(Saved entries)

-----

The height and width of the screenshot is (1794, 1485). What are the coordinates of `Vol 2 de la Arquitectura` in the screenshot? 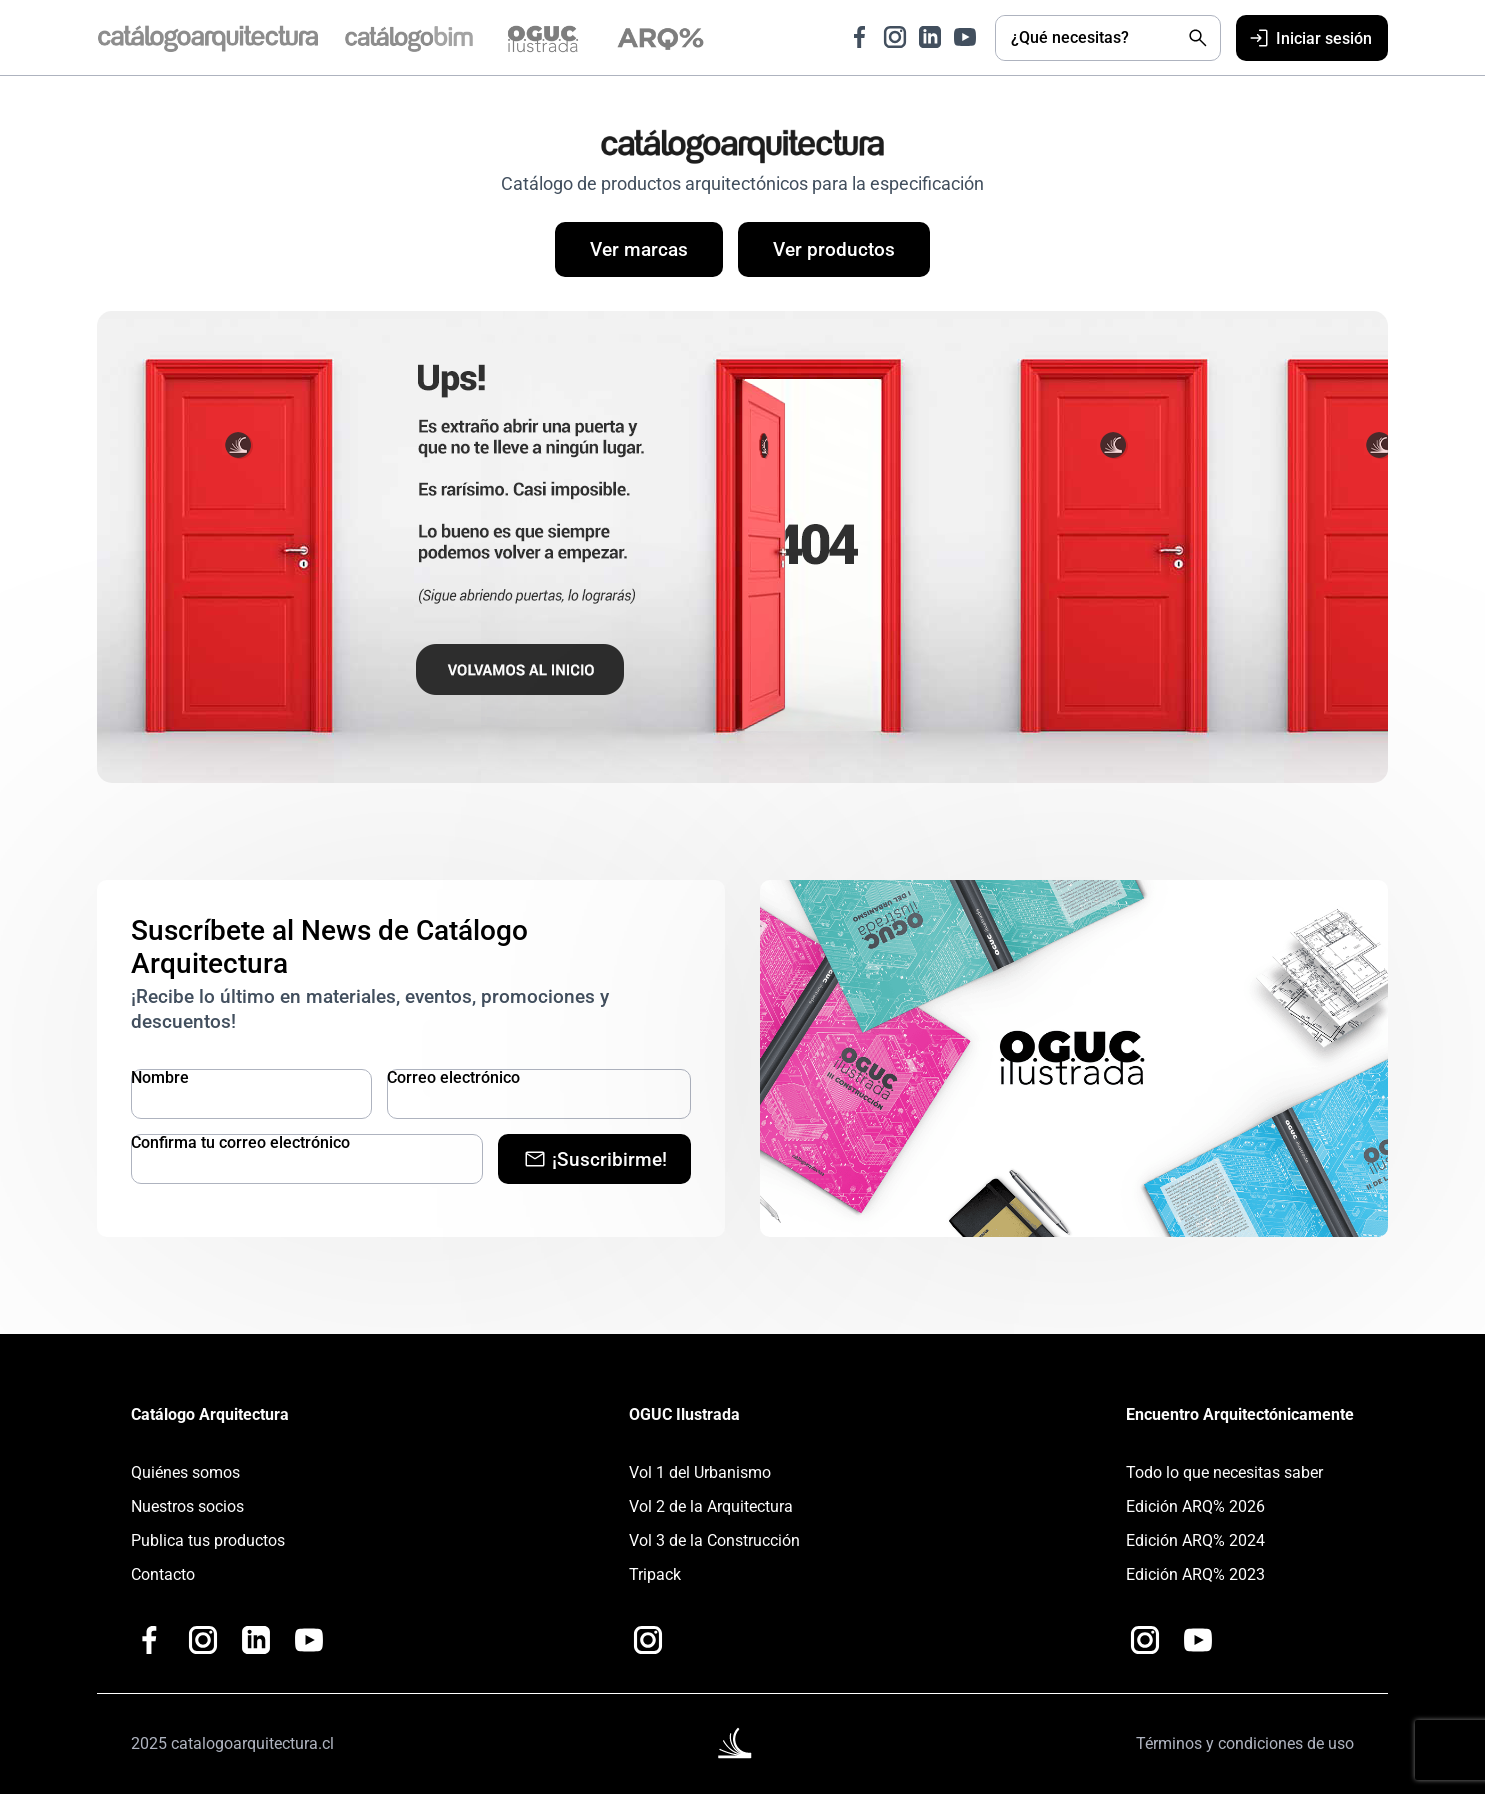 It's located at (711, 1506).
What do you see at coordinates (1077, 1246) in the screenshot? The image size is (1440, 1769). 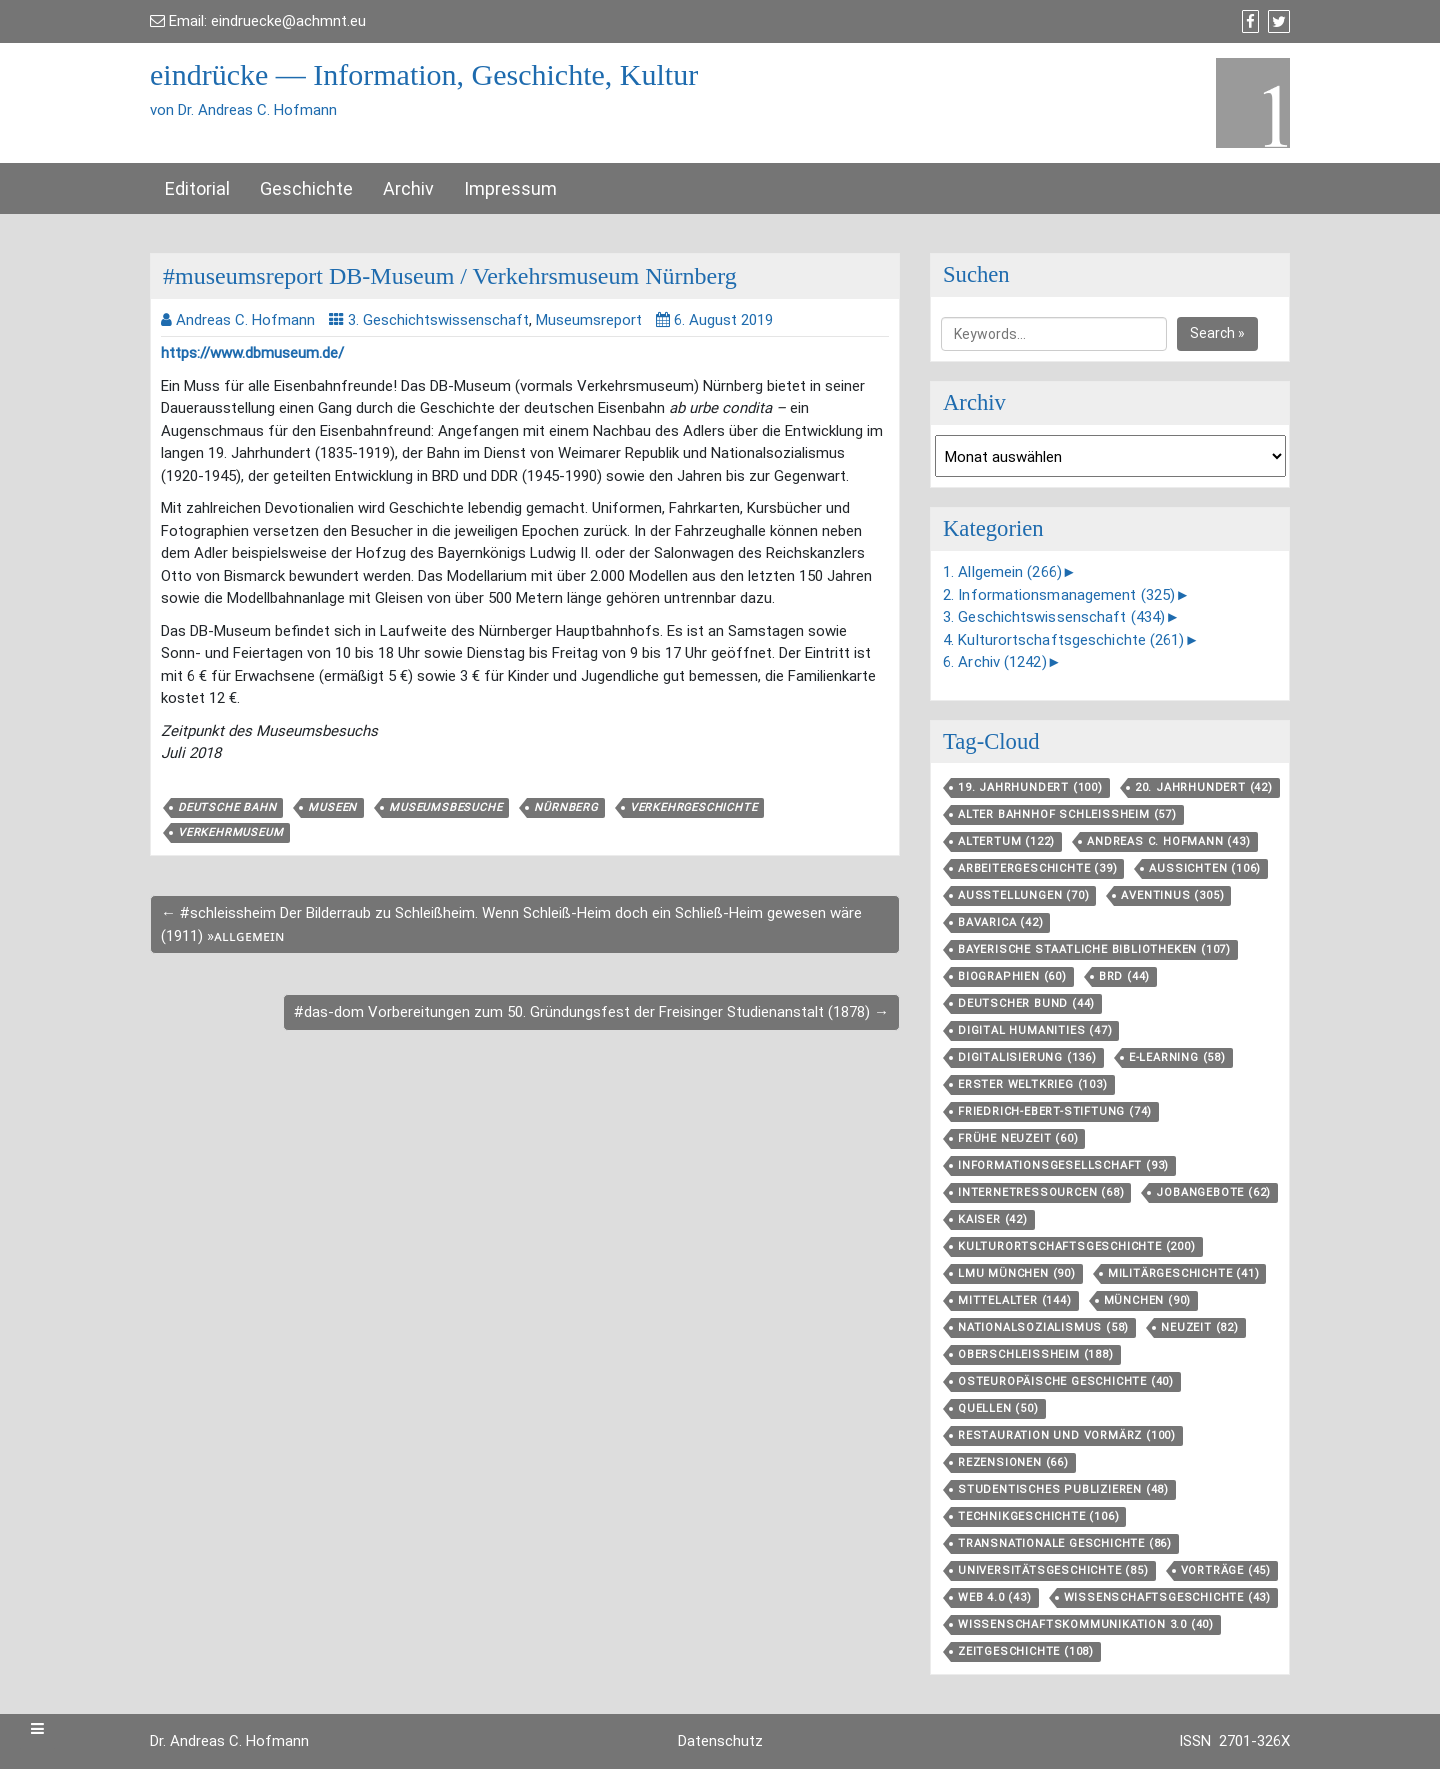 I see `Kulturortschafts­geschichte [Kulturortschafts­geschichte (200 Einträge)]` at bounding box center [1077, 1246].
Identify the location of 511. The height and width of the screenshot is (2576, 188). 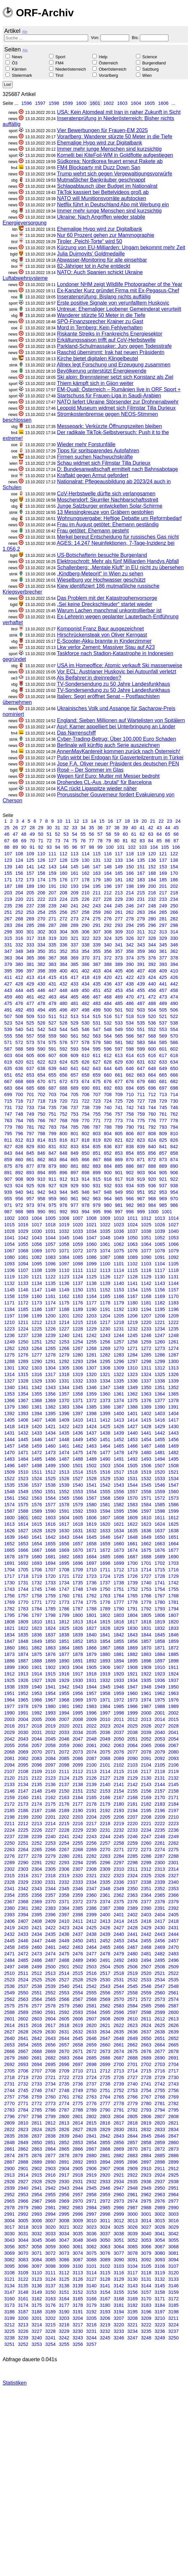
(52, 1016).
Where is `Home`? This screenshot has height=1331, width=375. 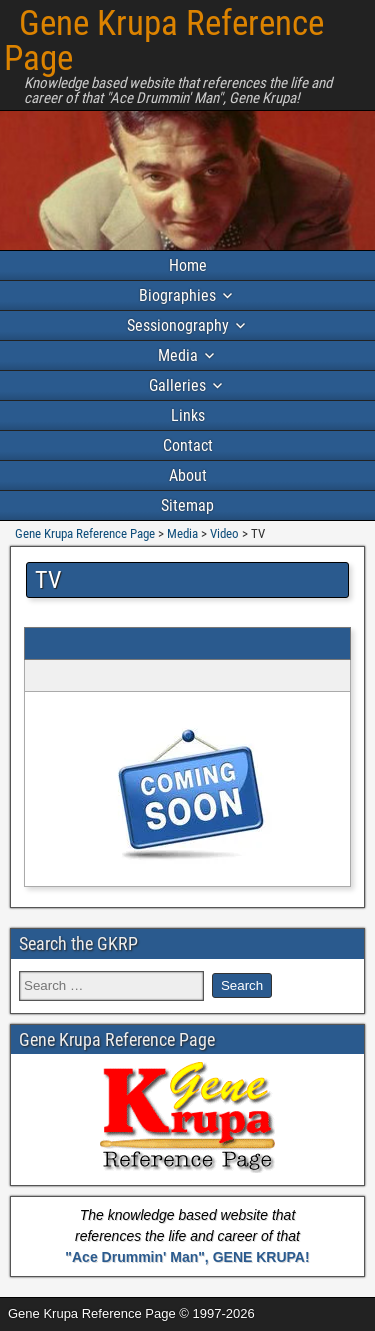
Home is located at coordinates (188, 265).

-----

_What the exercise asks_.
Verbatim, write out the line containing "has height=1331, width=375." and all later lines through the end of the records, leaving every picture out.

_Response to the exercise_.
Where is `Home`? This screenshot has height=1331, width=375. 
Home is located at coordinates (188, 265).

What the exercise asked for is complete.